I'd like to add a gaussian kde overlay for each color, but so far I haven't been able to leverage seaborn or scipy to do this.
Here's the code for the above grouped bar plot using python and matplotlib:
enterN = len(color1_plotting_values)
fig, ax = plt.subplots(figsize=(20,30))
ind = np.arange(N) # the x locations for the groups
width = .5 # the width of the bars
p1 = ax.barh(Species_Ordering.Species.values, color1_plotting_values, width, label='Color1', log=True)
p2 = ax.barh(Species_Ordering.Species.values, color2_plotting_values, width, label='Color2', log=True)
for b in p2:
b.xy = (b.xy[0], b.xy[1]+width)
Thanks!
How to plot a "KDE" starting from a histogram
The protocol for kernel density estimation requires the underlying data. You could come up with a new method that uses the empirical pdf (ie the histogram) instead, but then it wouldn't be a KDE distribution.
Not all hope is lost, though. You can get a good approximation of a KDE distribution by first taking samples from the histogram, and then using KDE on those samples. Here's a complete working example:
import matplotlib.pyplot as plt
import numpy as np
import scipy.stats as sts
n = 100000
# generate some random multimodal histogram data
samples = np.concatenate([np.random.normal(np.random.randint(-8, 8), size=n)*np.random.uniform(.4, 2) for i in range(4)])

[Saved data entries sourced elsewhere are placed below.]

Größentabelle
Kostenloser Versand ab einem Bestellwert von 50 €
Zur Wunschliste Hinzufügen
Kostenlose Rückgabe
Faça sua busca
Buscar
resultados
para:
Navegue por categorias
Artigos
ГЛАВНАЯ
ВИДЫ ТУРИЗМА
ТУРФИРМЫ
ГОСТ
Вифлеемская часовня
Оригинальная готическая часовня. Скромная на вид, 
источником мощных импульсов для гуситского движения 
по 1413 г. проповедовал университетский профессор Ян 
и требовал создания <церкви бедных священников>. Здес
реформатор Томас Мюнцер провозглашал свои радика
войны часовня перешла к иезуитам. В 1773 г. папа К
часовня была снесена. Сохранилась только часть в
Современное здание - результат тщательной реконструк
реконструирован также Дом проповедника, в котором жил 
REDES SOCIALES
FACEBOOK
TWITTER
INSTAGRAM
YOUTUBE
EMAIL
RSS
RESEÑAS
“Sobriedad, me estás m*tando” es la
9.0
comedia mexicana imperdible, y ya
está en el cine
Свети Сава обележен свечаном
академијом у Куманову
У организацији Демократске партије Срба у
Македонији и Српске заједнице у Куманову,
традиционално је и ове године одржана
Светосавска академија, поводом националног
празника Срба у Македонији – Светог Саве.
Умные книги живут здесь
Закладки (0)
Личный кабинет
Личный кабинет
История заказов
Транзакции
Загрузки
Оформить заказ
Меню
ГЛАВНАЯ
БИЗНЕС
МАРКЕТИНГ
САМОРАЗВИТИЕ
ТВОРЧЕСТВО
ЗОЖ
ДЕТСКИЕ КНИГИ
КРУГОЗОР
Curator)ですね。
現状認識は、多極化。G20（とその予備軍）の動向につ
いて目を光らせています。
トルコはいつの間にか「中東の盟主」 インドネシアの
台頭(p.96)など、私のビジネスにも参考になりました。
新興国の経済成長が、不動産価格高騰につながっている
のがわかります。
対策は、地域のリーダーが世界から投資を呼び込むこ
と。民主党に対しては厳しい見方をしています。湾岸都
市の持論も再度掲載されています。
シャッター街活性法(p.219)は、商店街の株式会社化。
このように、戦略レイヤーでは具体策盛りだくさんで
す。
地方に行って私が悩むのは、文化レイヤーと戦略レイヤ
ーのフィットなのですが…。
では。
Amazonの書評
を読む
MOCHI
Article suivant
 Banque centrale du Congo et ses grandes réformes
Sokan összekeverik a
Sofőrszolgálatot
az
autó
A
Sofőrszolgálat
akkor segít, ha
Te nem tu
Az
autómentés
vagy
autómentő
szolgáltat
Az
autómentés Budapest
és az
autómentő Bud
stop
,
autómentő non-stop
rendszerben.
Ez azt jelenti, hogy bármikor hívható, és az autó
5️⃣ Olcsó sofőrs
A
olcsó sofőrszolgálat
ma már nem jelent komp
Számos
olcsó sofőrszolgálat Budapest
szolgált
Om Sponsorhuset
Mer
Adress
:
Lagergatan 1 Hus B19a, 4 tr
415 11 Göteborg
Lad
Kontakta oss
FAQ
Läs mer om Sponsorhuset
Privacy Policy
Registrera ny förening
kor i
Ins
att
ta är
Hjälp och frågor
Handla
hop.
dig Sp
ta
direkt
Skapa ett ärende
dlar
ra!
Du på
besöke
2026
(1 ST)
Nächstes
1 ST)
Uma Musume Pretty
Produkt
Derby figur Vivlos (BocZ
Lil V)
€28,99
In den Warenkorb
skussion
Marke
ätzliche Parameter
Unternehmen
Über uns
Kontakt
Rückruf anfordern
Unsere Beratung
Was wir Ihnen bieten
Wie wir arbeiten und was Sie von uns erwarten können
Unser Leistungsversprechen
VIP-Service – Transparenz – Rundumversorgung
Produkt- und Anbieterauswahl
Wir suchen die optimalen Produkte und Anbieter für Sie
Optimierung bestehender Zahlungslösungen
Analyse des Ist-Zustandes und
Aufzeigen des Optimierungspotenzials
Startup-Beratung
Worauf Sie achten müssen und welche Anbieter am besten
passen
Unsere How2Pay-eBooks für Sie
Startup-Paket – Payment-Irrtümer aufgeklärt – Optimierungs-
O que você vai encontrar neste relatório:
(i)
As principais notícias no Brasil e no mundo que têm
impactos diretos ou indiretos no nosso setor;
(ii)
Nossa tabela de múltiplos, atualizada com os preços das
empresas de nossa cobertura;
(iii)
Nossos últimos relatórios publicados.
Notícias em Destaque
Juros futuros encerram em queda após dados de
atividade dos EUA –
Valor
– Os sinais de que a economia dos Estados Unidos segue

h,e = np.histogram(samples, bins=100, density=True)
x = np.linspace(e.min(), e.max())
# plot the histogram
plt.figure(figsize=(8,6))
plt.bar(e[:-1], h, width=np.diff(e), ec='k', align='edge', label='histogram')
# plot the real KDE
kde = sts.gaussian_kde(samples)
plt.plot(x, kde.pdf(x), c='C1', lw=8, label='KDE')
# resample the histogram and find the KDE.
resamples = np.random.choice((e[:-1] + e[1:])/2, size=n*5, p=h/h.sum())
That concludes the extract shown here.